One feature missing from the current implementation is a process that validates that each service spawned is what is expected. Docker image ids are digests of their hash values, so validating that the image downloaded is what it claims to be should be simple. Additionally, to add support for matching user expectations, we could extend the service launch step to return the image id, so the user could verify that the image is what they expected. For validating containers, the problem is more difficult because the container is dynamic and potentially changing. However, we can impose additional constraints, such as checking for volumes, using existing tools, examples of which are found here.

Authentication

One glaring weakness with the current implementation of the service router is that it has no means of authenticating users. As a result, any user can for example request that all services be deleted. This is the current situation because I have no real users and as a result no need to impose access permissions across fake accounts. However, in the future it will probably be helpful to launch the service router alongside a database and store information about which users can invoke requests on which services. Similarly, we should probably add some support for ensuring that a PM that is spawned with a key along takes requests from authorized services or users, although it is unclear what the best of way of doing so would be.

Optimized Services

The services provided are not optimized for the UPC architecture. For example, despite only being able to run the intake pipeline, the pipeline service contains almost of all of the existing e-mission code and still expects each user to store a uuid in its database (despite being the only user). If is would beneficial to significantly reduce to the code size or optimize the implementation I can consider doing so in the future, but this will also make it harder to try and update a server component upon which a service relies.

Kubernetes Limitations

As noted above Kubernetes has limitations with regards to the number of pods that can spawn at once and has a significant cost to remove a pod. As a result, future work needs to be focused on reusing existing pods. It may also prove useful to more aggressively explore the limits that are promised in a cluster. It may be possible that by promising each pod a very very small percentage of CPU and allowing it to allocate more when needed and then relying on most containers to be inactive most of the time that it is possible to allocate many more pods to the point where the number of allocate pods is tolerable or even comparable to just allocating containers.

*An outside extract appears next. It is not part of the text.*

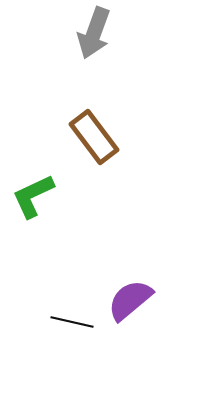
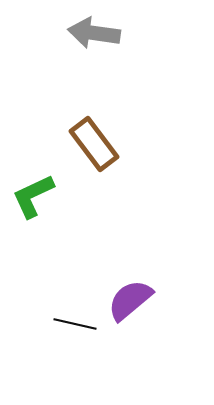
gray arrow: rotated 78 degrees clockwise
brown rectangle: moved 7 px down
black line: moved 3 px right, 2 px down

Automated Pausing or Deletion

Currently the service router takes no special efforts to ensure fairness with respect to pausing or tearing down containers. Instead we rely entirely on having clients communicate with the service router that they are finished operating. In any real deployment this is likely unacceptable so we probably want to institute a process to either pause or delete services that are operating for too long. If this has interest I can try and revive a previous partial implementation I had when this run solely with docker-compose.

Reusable Storage

Configuring either kubernetes or docker-compose with persistent volumes should hopefully be a straightforward task. However, if you opt to delete a service the existing implementation will not properly locate the previous volume location. At the time of writing this is because we haven't equipped distributed storage, so in the future this will need to be supported. This likely requires adding a component to the service router that maps users to volume locations, again likely requiring a persistent database. Additional steps may be required if volumes are by default specified in the configuration files.